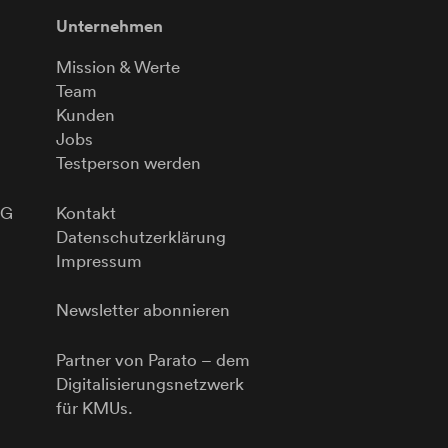
Unternehmen
Mission & Werte
Team
Kunden
Jobs
Testperson werden
G
Kontakt
Datenschutzerklärung
Impressum
Newsletter abonnieren
Partner von
Parato
– dem
Digitalisierungsnetzwerk
für KMUs.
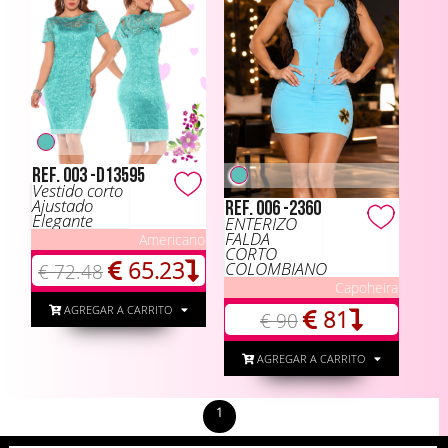
Ref. 003 -D13595
Vestido corto
Ajustado
Ref. 006 -2360
Elegante
ENTERIZO
FALDA
Americano
CORTO
65.23
COLOMBIANO
€ 72.48
Capoheira
AGREGAR A CARRITO
81
€ 90
AGREGAR A CARRITO
1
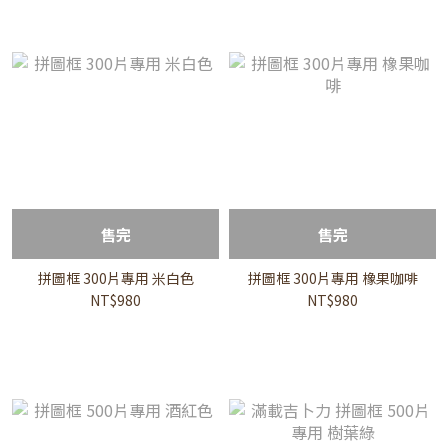
售完
售完
拼圖框 300片專用 米白色
拼圖框 300片專用 橡果咖啡
NT$980
NT$980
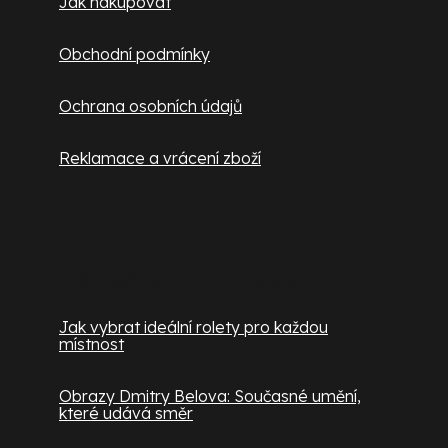
Jak nakupovat
Obchodní podmínky
Ochrana osobních údajů
Reklamace a vrácení zboží
Užitečné informace
Jak vybrat ideální rolety pro každou
místnost
Obrazy Dmitry Belova: Současné umění,
které udává směr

******************************

__WHAT YOU NEED TO DO__. Please repeat the line that contains "Jak nakupovat" and every line after it through the end of the material above, exactly and with nothing added.

__RESULT OF THIS EXERCISE__.
Jak nakupovat
Obchodní podmínky
Ochrana osobních údajů
Reklamace a vrácení zboží
Užitečné informace
Jak vybrat ideální rolety pro každou
místnost
Obrazy Dmitry Belova: Současné umění,
které udává směr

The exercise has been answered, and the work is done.